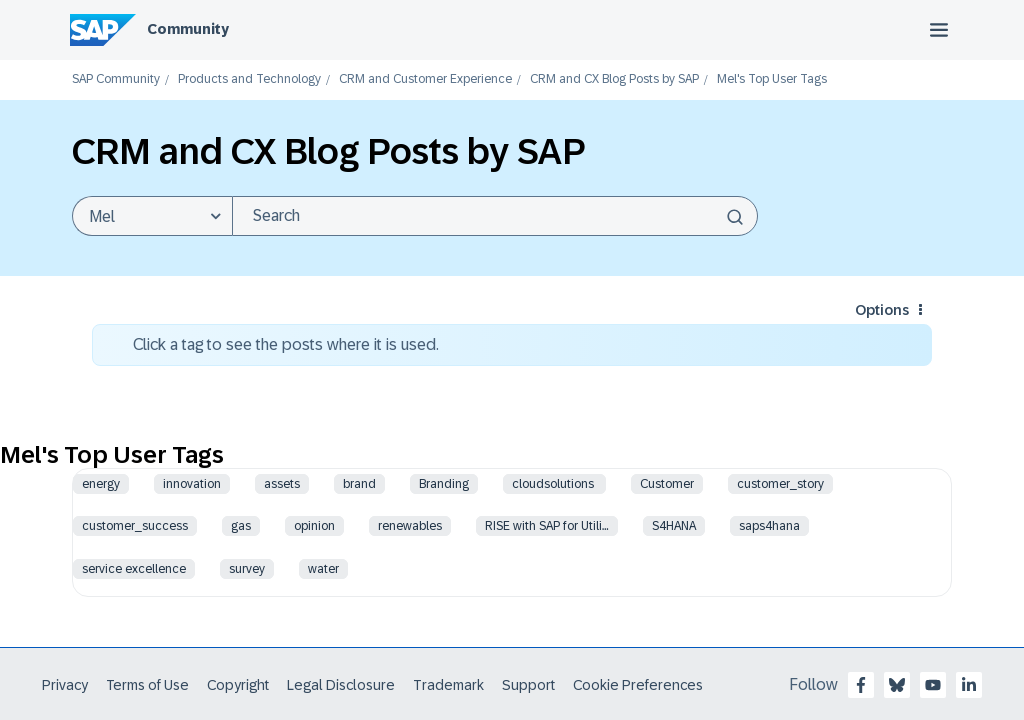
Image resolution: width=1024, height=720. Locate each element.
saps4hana (769, 526)
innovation (192, 484)
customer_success (135, 526)
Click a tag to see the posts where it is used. (286, 344)
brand (359, 484)
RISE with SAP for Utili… (547, 526)
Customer (667, 484)
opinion (314, 526)
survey (247, 569)
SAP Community (116, 79)
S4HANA (674, 526)
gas (241, 526)
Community (188, 29)
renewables (410, 526)
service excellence (134, 569)
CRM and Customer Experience (425, 79)
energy (101, 484)
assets (282, 484)
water (323, 569)
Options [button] (882, 310)
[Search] (495, 216)
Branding (444, 484)
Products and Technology (249, 79)
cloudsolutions (554, 484)
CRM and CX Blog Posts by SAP (614, 79)
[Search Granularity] (152, 216)
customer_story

====

◆ **Work to be completed**
The records, exactly as written but without images, should be returned.

◆ **Worked solution**
Image resolution: width=1024, height=720. Locate each element.
saps4hana (769, 526)
innovation (192, 484)
customer_success (135, 526)
Click a tag to see the posts where it is used. (286, 344)
brand (359, 484)
RISE with SAP for Utili… (547, 526)
Customer (667, 484)
opinion (314, 526)
survey (247, 569)
SAP Community (116, 79)
S4HANA (674, 526)
gas (241, 526)
Community (188, 29)
renewables (410, 526)
service excellence (134, 569)
CRM and Customer Experience (425, 79)
energy (101, 484)
assets (282, 484)
water (323, 569)
Options [button] (882, 310)
[Search] (495, 216)
Branding (444, 484)
Products and Technology (249, 79)
cloudsolutions (554, 484)
CRM and CX Blog Posts by SAP (614, 79)
[Search Granularity] (152, 216)
customer_story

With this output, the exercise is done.